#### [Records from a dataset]
= = = = =
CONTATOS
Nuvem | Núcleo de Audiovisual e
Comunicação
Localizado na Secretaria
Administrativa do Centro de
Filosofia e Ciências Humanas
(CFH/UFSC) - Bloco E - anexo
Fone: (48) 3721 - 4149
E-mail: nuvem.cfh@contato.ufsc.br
= = = = =
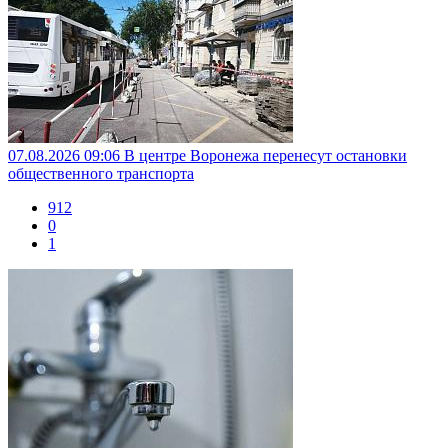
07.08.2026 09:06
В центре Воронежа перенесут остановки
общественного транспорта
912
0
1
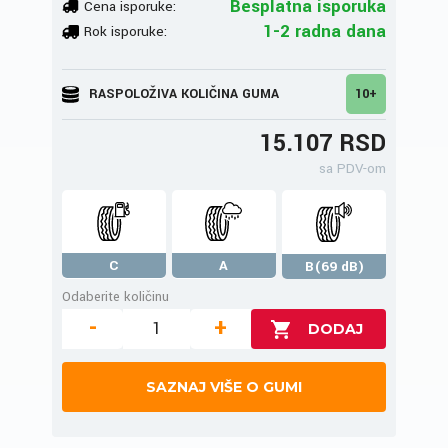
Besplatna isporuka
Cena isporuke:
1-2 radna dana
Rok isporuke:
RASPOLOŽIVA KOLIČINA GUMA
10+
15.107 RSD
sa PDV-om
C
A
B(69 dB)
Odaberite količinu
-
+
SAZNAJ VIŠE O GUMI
= = = = =
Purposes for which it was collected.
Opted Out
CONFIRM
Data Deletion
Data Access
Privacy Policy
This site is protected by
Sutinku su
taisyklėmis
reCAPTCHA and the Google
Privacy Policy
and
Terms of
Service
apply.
= = = = =
#### [Work instructions]
An exact copy of the lines above, from the one containing "Comunicação" down to the one containing "E-mail: nuvem.cfh@contato.ufsc.br" and including both, is the whole answer; retype it and nothing else.

#### [Solution to the exercise]
Comunicação
Localizado na Secretaria
Administrativa do Centro de
Filosofia e Ciências Humanas
(CFH/UFSC) - Bloco E - anexo
Fone: (48) 3721 - 4149
E-mail: nuvem.cfh@contato.ufsc.br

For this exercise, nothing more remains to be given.